This exercise calls for every record to be returned exactly, with pictures removed.

[Start of Attachment]

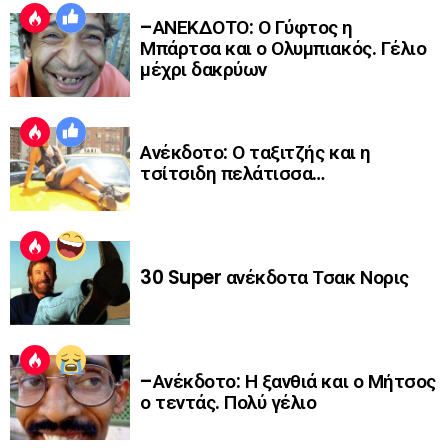
–ΑΝΕΚΔΟΤΟ: Ο Γύφτος η
Μπάρτσα και ο Ολυμπιακός. Γέλιο
μέχρι δακρύων
Ανέκδοτο: Ο ταξιτζής και η
τσίτσιδη πελάτισσα…
30 Super ανέκδοτα Τσακ Νορις
–Ανέκδοτο: Η ξανθιά και ο Μήτσος
ο τεντάς. Πολύ γέλιο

[End of Attachment]

### Answer below:
–ΑΝΕΚΔΟΤΟ: Ο Γύφτος η
Μπάρτσα και ο Ολυμπιακός. Γέλιο
μέχρι δακρύων
Ανέκδοτο: Ο ταξιτζής και η
τσίτσιδη πελάτισσα…
30 Super ανέκδοτα Τσακ Νορις
–Ανέκδοτο: Η ξανθιά και ο Μήτσος
ο τεντάς. Πολύ γέλιο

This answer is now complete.